25 mayıs 1978'de solcu politikacılardan, gerillalardan, sendikacılardan, askerlerden ve bir gazeteciden oluşan ve peru'da diktatörlüğe karşı bir genel grev örgütlemiş olan on üç muhalif, mahkemenin herhangi bir tutuklama kararı olmaksızın peru'nun başkenti lima'da yakalanarak, kısa bir "yerel işkence" seansının ardından askeri bir uçakla kuzey arjantin'deki juyjuy'a götürüldü. orada "siyasi iltica" talep ettiklerini belirten kağıtları imzalamaya zorlandılarsa da reddettiler. ardından buenos aires'teki gizli hapishanelere gönderildiler. ancak perulu tutsakların aileleri insan hakları örgütlerine başvurmuştu ve oluşturulan baskı, videla'nın sonunda pes etmesine yol açtı. (kendisi de, özellikle işkence ve sorgulama teknikleri konusunda güney amerikalı subayları eğiterek, "condor planı"nın destekçileri arasında yer alan) fransa, on üç perulu muhalifi kabul edeceğini açıkladı ve baskılara dayanamayan videla "fransa'nın uçak masraflarını üstlenmesi koşuluyla" bu teklifi kabul etti. ledesma: "fransa'ya gitmemiz, videla ile bermudez arasındaki anlaşmanın hayata geçirilmesini engelledi. yani, bedenlerimizden hiçbir iz arda kalmayacak şekilde uçaktan okyanusa atılmaktan kurtulmuş olduk." o yıllarda "ölüm uçuşları" kurtulunmak istenen muhaliflerin cesetlerini iz bırakmayacak şekilde ortadan kaldırmak için - özellikle arjantin'de - sıkça kullanılan bir yöntemdi.

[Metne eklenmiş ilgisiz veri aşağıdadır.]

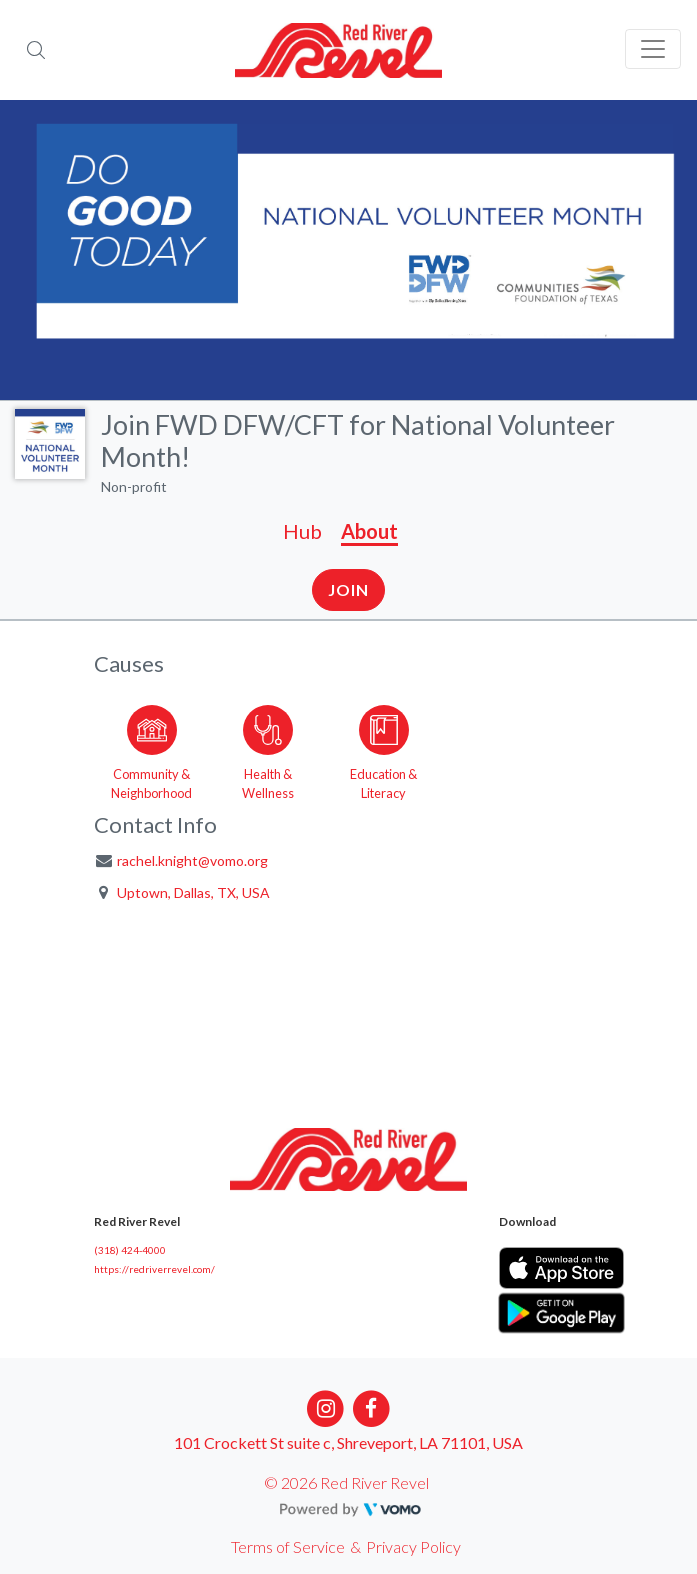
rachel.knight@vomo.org (192, 860)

on üç perulu muhalifin arjantin'e kaçırılmasından yaklaşık bir ay sonra (ve fransa'ya gönderilmelerinin öncesinde), 21 haziran 1978 günü arjantin milli takımı peru'yu 6-0 yendi. o zamanlar yarı final, eleme usulü değil, dörderli iki grup halinde oynanıyor, iki grubun birincileri finalde karşı karşıya geliyorlardı. son grup maçlarına gelinirken arjantin ve brezilya b grubunda aynı puandaydılar. brezilya polonya ile oynadığı son grup maçını 3-1 kazanmayı başardı. artık arjantin'in, polonya'ya karşı 1-0, brezilya'ya karşıysa 3-0 kaybettiğinden hiçbir iddiası kalmamış olan peru'yu en az dört farkla yenmesi gerekiyordu. maç başlamadan önce videla, soyunma odasına inerek peru milli takımını selamlamayı ihmal etmedi. sahada arjantin peru'yla kedinin fareyle oynadığı gibi oynarken, daha 72. dakikada skor 6-0 olmuştu. arjantin'in zaferi masa başında elde ettiği iddiaları, daha 90 dakika tamamlanmadan dile getirilmeye başlandı. peru 70'li yıllarda güney amerika'nın en güçlü takımlarından biriydi. meksika'da oynanan 1970 dünya kupası'nda yarı finale kalmış, 1975'te copa america'yı müzesine götürmüştü. arjantin karşısında beklenmedik isimler sahada yer alıyordu. takımın geleneksel beyaz yerine kırmızı formayla sahaya çıkmasının nedenini, teknik direktör marcos calderon yıllar sonra verdiği bir röportajda "geleneksel formamızı kirletmek istemedik," sözleri ile açıklayacaktı. dünya kupasından birkaç ay sonra arjantin, peru'ya 14 bin ton tahıl gönderdi; bu, önceki yıllardakinden kat be kat fazlaydı.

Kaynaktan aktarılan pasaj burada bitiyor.